How to complete this task:
Whenever a line in the data holds the string "nieuwe", pull that line out.

Material supplied:
———
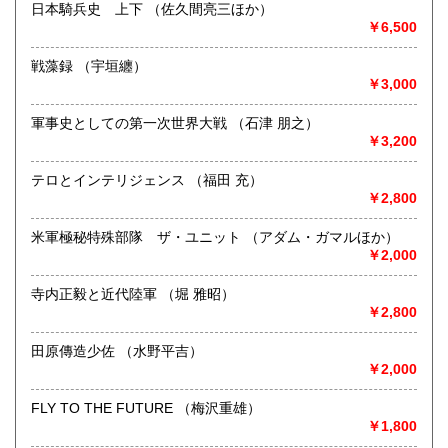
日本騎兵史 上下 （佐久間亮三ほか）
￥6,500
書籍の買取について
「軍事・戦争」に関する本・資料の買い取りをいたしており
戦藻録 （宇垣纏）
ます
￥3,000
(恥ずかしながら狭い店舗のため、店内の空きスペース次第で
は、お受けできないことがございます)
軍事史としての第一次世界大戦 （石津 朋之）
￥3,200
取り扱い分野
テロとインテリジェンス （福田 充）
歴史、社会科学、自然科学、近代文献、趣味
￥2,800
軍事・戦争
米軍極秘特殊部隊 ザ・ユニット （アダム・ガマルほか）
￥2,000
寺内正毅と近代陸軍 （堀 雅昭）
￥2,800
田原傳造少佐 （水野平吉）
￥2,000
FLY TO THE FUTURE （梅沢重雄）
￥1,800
———
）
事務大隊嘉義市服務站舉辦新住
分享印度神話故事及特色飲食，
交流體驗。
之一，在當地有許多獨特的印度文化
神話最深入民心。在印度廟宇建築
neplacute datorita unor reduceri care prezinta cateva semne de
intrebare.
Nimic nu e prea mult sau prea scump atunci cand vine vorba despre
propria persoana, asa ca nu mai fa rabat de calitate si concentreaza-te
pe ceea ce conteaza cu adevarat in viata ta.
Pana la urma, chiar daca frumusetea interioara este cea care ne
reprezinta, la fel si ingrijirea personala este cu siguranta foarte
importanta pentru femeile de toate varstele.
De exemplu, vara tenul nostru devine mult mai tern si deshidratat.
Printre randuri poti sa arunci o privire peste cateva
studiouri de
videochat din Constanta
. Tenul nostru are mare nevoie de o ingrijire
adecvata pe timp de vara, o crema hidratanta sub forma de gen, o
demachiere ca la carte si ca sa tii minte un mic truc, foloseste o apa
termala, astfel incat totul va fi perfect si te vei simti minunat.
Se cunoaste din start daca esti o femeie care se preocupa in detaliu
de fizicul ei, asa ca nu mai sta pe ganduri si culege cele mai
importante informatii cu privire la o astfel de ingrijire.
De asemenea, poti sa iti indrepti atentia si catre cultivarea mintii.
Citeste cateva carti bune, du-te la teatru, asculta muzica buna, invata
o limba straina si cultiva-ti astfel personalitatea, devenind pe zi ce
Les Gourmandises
———
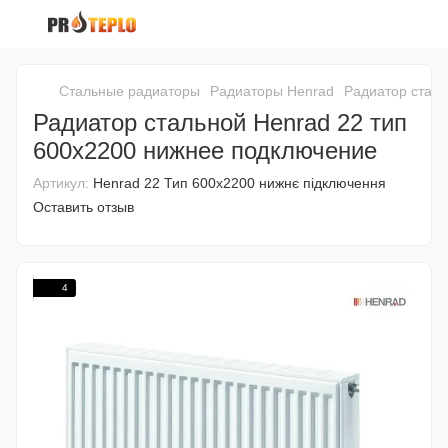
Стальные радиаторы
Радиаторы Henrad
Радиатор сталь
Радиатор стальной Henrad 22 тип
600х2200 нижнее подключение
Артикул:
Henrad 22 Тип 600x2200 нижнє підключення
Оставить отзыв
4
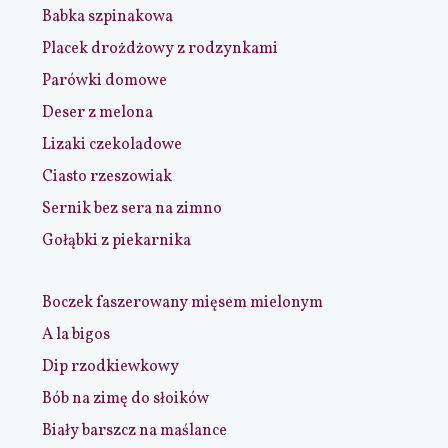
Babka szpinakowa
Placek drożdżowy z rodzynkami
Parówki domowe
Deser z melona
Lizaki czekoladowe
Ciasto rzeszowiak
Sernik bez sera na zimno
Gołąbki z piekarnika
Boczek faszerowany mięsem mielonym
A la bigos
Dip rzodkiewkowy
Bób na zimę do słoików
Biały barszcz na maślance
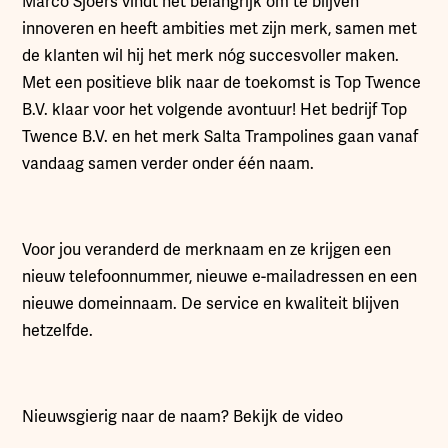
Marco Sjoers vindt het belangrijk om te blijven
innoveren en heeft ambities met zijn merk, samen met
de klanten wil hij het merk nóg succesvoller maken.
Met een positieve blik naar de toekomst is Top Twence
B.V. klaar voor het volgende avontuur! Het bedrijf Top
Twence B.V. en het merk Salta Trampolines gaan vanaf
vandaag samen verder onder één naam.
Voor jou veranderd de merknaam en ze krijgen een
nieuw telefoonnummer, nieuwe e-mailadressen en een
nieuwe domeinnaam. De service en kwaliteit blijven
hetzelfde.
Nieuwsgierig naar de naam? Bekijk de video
———
Solution for this task:
nieuw telefoonnummer, nieuwe e-mailadressen en een
nieuwe domeinnaam. De service en kwaliteit blijven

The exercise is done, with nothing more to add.